### DATA SHOWN
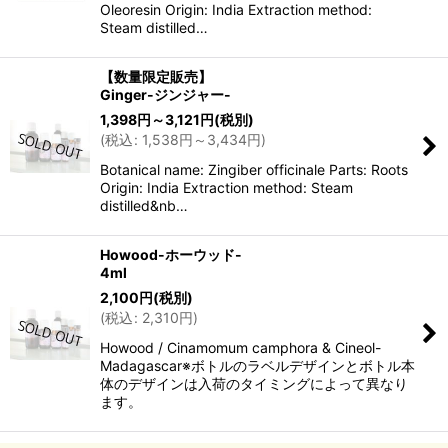
Oleoresin Origin: India Extraction method:
Steam distilled…
【数量限定販売】
Ginger-ジンジャー-
1,398
円
～3,121
円
(税別)
(
税込
:
1,538
円
～3,434
円
)
Botanical name: Zingiber officinale Parts: Roots
Origin: India Extraction method: Steam
distilled&nb…
Howood-ホーウッド-
4ml
2,100
円
(税別)
(
税込
:
2,310
円
)
Howood / Cinamomum camphora & Cineol-
Madagascar※ボトルのラベルデザインとボトル本
体のデザインは入荷のタイミングによって異なり
ます。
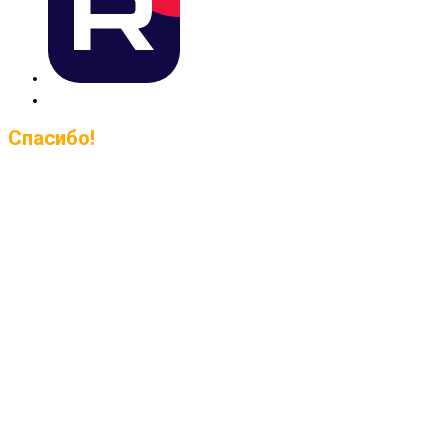
Спасибо!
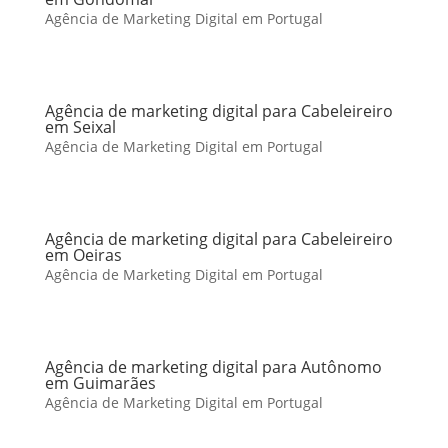
Agência de Marketing Digital em Portugal
Agência de marketing digital para Cabeleireiro
em Seixal
Agência de Marketing Digital em Portugal
Agência de marketing digital para Cabeleireiro
em Oeiras
Agência de Marketing Digital em Portugal
Agência de marketing digital para Autônomo
em Guimarães
Agência de Marketing Digital em Portugal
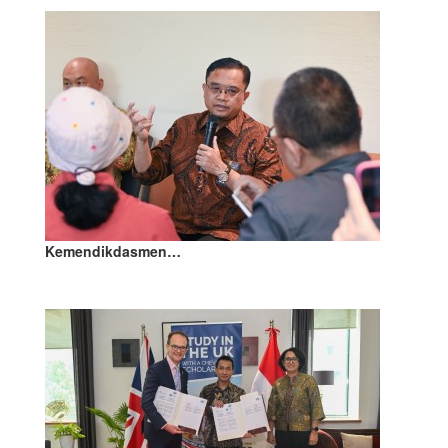
Kemendikdasmen…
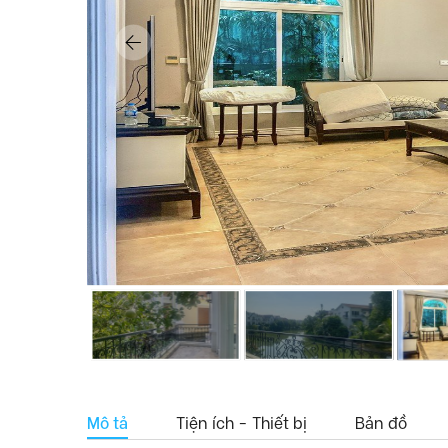
Mô tả
Tiện ích - Thiết bị
Bản đồ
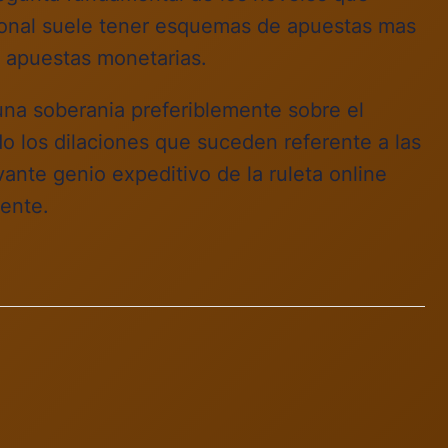
cional suele tener esquemas de apuestas mas
 apuestas monetarias.
una soberania preferiblemente sobre el
do los dilaciones que suceden referente a las
ante genio expeditivo de la ruleta online
ente.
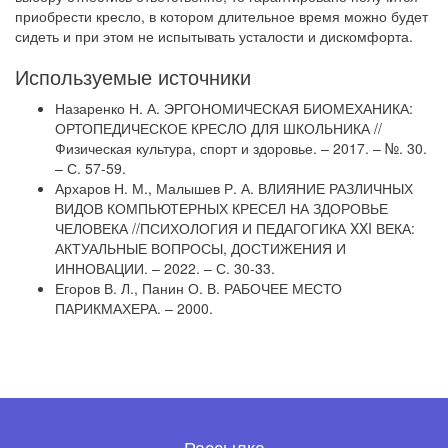
приобрести кресло, в котором длительное время можно будет
сидеть и при этом не испытывать усталости и дискомфорта.
Используемые источники
Назаренко Н. А. ЭРГОНОМИЧЕСКАЯ БИОМЕХАНИКА:
ОРТОПЕДИЧЕСКОЕ КРЕСЛО ДЛЯ ШКОЛЬНИКА //
Физическая культура, спорт и здоровье. – 2017. – №. 30.
– С. 57-59.
Архаров Н. М., Малышев Р. А. ВЛИЯНИЕ РАЗЛИЧНЫХ
ВИДОВ КОМПЬЮТЕРНЫХ КРЕСЕЛ НА ЗДОРОВЬЕ
ЧЕЛОВЕКА //ПСИХОЛОГИЯ И ПЕДАГОГИКА XXI ВЕКА:
АКТУАЛЬНЫЕ ВОПРОСЫ, ДОСТИЖЕНИЯ И
ИННОВАЦИИ. – 2022. – С. 30-33.
Егоров В. Л., Панин О. В. РАБОЧЕЕ МЕСТО
ПАРИКМАХЕРА. – 2000.
Рассылка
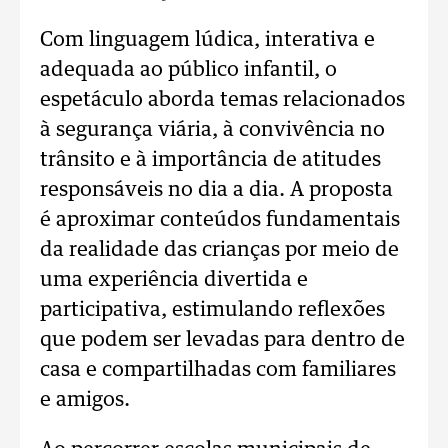
Com linguagem lúdica, interativa e
adequada ao público infantil, o
espetáculo aborda temas relacionados
à segurança viária, à convivência no
trânsito e à importância de atitudes
responsáveis no dia a dia. A proposta
é aproximar conteúdos fundamentais
da realidade das crianças por meio de
uma experiência divertida e
participativa, estimulando reflexões
que podem ser levadas para dentro de
casa e compartilhadas com familiares
e amigos.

### REQUIREMENT
Reproduce all the entries that precede this task, word for word, minus any pictures.

### REPLY TO THE TASK
Oleoresin Origin: India Extraction method:
Steam distilled…
【数量限定販売】
Ginger-ジンジャー-
1,398
円
～3,121
円
(税別)
(
税込
:
1,538
円
～3,434
円
)
Botanical name: Zingiber officinale Parts: Roots
Origin: India Extraction method: Steam
distilled&nb…
Howood-ホーウッド-
4ml
2,100
円
(税別)
(
税込
:
2,310
円
)
Howood / Cinamomum camphora & Cineol-
Madagascar※ボトルのラベルデザインとボトル本
体のデザインは入荷のタイミングによって異なり
ます。
Спасибо!
Agência de Marketing Digital em Portugal
Agência de marketing digital para Cabeleireiro
em Seixal
Agência de Marketing Digital em Portugal
Agência de marketing digital para Cabeleireiro
em Oeiras
Agência de Marketing Digital em Portugal
Agência de marketing digital para Autônomo
em Guimarães
Agência de Marketing Digital em Portugal
Kemendikdasmen…
Mô tả
Tiện ích - Thiết bị
Bản đồ
cional suele tener esquemas de apuestas mas
 apuestas monetarias.
una soberania preferiblemente sobre el
do los dilaciones que suceden referente a las
ante genio expeditivo de la ruleta online
ente.
приобрести кресло, в котором длительное время можно будет
сидеть и при этом не испытывать усталости и дискомфорта.
Используемые источники
Назаренко Н. А. ЭРГОНОМИЧЕСКАЯ БИОМЕХАНИКА:
ОРТОПЕДИЧЕСКОЕ КРЕСЛО ДЛЯ ШКОЛЬНИКА //
Физическая культура, спорт и здоровье. – 2017. – №. 30.
– С. 57-59.
Архаров Н. М., Малышев Р. А. ВЛИЯНИЕ РАЗЛИЧНЫХ
ВИДОВ КОМПЬЮТЕРНЫХ КРЕСЕЛ НА ЗДОРОВЬЕ
ЧЕЛОВЕКА //ПСИХОЛОГИЯ И ПЕДАГОГИКА XXI ВЕКА:
АКТУАЛЬНЫЕ ВОПРОСЫ, ДОСТИЖЕНИЯ И
ИННОВАЦИИ. – 2022. – С. 30-33.
Егоров В. Л., Панин О. В. РАБОЧЕЕ МЕСТО
ПАРИКМАХЕРА. – 2000.
Рассылка
Com linguagem lúdica, interativa e
adequada ao público infantil, o
espetáculo aborda temas relacionados
à segurança viária, à convivência no
trânsito e à importância de atitudes
responsáveis no dia a dia. A proposta
é aproximar conteúdos fundamentais
da realidade das crianças por meio de
uma experiência divertida e
participativa, estimulando reflexões
que podem ser levadas para dentro de
casa e compartilhadas com familiares
e amigos.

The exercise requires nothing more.